Right, the Luddites are the anti-vaxxers and the GOP at large who are obviously Luddites. The soi-disant progressives are the people who call themselves progressives but are exclusively invested in a particular kind of transformational change but get less excited about regular technological progress. And I’m not saying (did not say) that these people are somehow thwarting mRNA research. The argument I’m trying to make is that there are lots of things that the government could and should be doing specifically to beat COVID but also more generally to take advantage of the potential of mRNA vaccines that it’s not doing because it doesn’t really matter to society at large. Biden’s not going to win points for going all-out to realize the potential of mRNA vaccines as fast as possible and he’s not going to lose points because he didn’t do everything he could to scale up vaccine production in time to vaccinate Africa before X million people die. It’s just not important to people.
The government has already incubated the technology and spent jillions on tech transfer. It doesn’t have to sell anything to Joe Q Public, this stuff sells itself among people who work in the industry.

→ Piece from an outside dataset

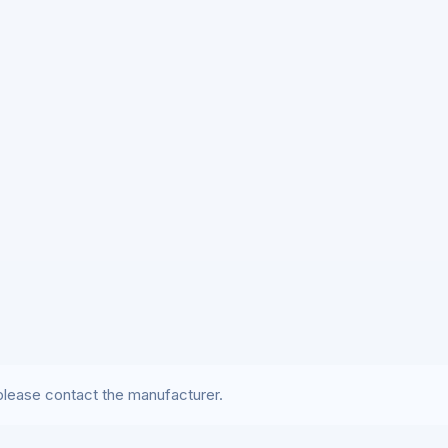
lease contact the manufacturer.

Yes, but I think this pretty much encapsulates the problem. You don’t need to sell the public on anything as long as what you want to do is fund some grants for basic research and spend jillions (read: single-digit millions) on getting things commercialized. But there’s much more that the government can get done if you do sell the public on it. I don’t know if it’s true or not, but I’m perfectly willing to concede for this discussion that the NIH and whoever else has done an impeccable job of shepherding the fundamental research along and getting it to a commercializable state. But there’s only so much that the bureaucracy can (or should be able to) do without getting political buy-in. I think that there’s much more that could be done if the political levels of the administration were pushing on it. That’s one area where I think the administration is failing, and I speculate that they’re failing at it because they don’t feel political pressure from the left or the right to turn in a really successful performance here.